Whether biotechnology can help end hunger has been at the centre of debate for many years. Poverty and hunger have continued to grow in many parts of the world, and the use of technology to speed up the growth of plants and to make them resistant to insects has been promoted as a solution to world hunger. Africa, for example, has experience many droughts and crop failure, and biotechnology is promoted because of its quick and mass production of food. It is the terms and conditions of such trade and of investment deals that often lead to problems for poor countries and for small farmers. For example, monopolies over seed-markets while destroying traditional seed systems. The danger for a total monopolisation of the agricultural sector by companies such as SynGenta, DuPont/Pioneer, Bayer, ChemChina, and Monsanto, to mention some, are hardly a secret today. This trend does nothing but increase threats to food sovereignty for the independent non-commercial producers, as well as small farmers who struggle to maintain an unhindered supply of fertilisers, pesticides or continue to buy new generations of seeds.
As happens with all new technology, the interests of the big companies lead to many problems for those who adopt the technology. In Kenya, and Africa in general, the negative impact of agricultural biotechnology are showing. Farmers in Kenya traditionally save and share seeds with members of the extended family and others in the village. This sharing can spread to nearby villages. When selling, trade is expanded to as many villages as possible. However treaties and trade agreements signed by the Kenyan government forces the African country to prevent the kind of community sharing that is part of the traditions of the small farmers.
Kenya is a member state of the World Trade Organisation (WTO), and this is a very powerful source of pressure for the East African nation, much like all other member states. It compels the government to adopt certain agreements which do not favour local independent production in the long run. Other agreements are negotiated by biotechnology giant corporations against the breaking of their patent rights, as provided for by WTO. This has the impact of stifling the diversity of seeds, as GMOs (Genetically Modified Organisms) are “protected” legally. Small farmers are not allowed to share the seeds, and the technology that is used by the big companies also prevents the plant from producing seeds that the farmers can store and use in the following years. This makes small farmers dependent on the companies for new seeds every year.

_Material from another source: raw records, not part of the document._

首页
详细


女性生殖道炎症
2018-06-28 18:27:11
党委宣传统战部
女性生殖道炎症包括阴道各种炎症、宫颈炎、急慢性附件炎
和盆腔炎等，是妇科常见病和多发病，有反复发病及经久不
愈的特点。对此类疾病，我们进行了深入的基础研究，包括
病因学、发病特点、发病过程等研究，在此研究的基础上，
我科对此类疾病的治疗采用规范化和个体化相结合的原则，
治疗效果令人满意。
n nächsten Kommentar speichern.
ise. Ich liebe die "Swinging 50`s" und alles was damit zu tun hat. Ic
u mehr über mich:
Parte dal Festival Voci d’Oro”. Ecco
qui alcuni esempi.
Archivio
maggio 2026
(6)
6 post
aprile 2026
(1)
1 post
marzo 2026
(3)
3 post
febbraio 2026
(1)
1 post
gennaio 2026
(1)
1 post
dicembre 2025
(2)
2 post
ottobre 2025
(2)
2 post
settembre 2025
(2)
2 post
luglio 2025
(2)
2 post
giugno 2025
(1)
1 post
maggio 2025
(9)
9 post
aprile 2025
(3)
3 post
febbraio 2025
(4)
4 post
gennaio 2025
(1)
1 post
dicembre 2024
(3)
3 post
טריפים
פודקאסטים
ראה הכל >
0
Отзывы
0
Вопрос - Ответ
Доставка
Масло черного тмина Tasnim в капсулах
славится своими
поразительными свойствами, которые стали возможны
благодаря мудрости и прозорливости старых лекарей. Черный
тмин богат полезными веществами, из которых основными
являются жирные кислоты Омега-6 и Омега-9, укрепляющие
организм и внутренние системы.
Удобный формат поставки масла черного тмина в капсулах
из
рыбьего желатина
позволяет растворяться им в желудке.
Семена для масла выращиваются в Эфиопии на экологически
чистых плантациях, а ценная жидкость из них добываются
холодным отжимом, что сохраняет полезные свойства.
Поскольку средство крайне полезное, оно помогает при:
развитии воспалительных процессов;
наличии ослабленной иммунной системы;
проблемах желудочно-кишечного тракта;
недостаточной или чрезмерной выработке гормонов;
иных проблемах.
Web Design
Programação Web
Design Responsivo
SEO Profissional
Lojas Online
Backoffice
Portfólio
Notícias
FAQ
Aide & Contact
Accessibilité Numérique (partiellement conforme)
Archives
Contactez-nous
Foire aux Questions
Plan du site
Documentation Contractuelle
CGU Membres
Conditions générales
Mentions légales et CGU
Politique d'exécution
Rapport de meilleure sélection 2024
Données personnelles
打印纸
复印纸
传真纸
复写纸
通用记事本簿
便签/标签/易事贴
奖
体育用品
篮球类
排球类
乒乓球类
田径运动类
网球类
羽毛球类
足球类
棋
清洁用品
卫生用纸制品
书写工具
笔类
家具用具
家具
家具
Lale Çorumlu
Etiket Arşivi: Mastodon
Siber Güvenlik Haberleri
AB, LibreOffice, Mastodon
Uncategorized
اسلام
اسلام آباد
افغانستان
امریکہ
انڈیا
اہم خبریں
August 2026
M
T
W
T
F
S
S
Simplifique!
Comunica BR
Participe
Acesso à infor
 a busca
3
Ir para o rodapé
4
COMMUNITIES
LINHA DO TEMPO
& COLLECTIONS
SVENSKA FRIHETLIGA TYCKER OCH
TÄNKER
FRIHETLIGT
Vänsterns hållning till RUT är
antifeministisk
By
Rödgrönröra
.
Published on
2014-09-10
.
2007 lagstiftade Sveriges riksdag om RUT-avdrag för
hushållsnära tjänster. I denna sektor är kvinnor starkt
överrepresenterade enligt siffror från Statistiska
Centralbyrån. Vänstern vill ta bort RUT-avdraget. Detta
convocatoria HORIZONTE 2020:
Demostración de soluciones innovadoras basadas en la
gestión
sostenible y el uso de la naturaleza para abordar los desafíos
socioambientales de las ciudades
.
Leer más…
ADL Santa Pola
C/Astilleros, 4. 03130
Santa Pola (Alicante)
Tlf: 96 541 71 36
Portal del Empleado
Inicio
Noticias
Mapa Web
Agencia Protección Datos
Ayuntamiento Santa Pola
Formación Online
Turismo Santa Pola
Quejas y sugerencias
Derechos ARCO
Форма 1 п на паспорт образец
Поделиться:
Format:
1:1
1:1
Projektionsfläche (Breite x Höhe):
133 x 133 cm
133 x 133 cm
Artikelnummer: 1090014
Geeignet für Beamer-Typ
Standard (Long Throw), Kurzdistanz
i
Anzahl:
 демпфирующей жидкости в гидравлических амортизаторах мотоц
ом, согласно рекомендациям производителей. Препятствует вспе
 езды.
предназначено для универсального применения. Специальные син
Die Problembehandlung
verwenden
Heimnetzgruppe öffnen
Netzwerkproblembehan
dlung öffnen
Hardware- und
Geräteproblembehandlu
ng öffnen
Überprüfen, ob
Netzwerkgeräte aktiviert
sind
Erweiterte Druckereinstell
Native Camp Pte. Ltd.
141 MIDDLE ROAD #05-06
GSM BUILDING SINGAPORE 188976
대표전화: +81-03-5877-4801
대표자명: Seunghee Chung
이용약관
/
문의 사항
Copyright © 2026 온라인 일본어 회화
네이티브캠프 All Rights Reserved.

Some of the sources of pressure for African states to allow the privatisation of seeds include the Africa Growth and Opportunity Act, the treaties adopted between individual countries, and a free trade agreement that is still being negotiated. This agreement will force small farmers to buy seeds from companies from the USA and Europe.
In many parts of the world small farmers have formed organisations to resist the power of the multinational companies and their control of seeds around the world. One of the organisations that has taken up this struggle is Via Campesina. Via Campensina is an international organisation of small farmers with more than 200 million members in 81 countries. There are more than 182 organisations that are affiliated to Via Campesina. An important campaign of Via Campesina is the Seed Campaign. According to Elizabeth Mpofu, the Via Campesina coordinator in Zimbabwe, “we want our governments to protect our traditional crops and not to introduce costly new varieties which require agrochemicals which damage nature and our health. We cannot let our culture die. We need resources to raise awareness of the benefits of traditional crops, particularly among the new generation that is being seduced by unhealthy food.”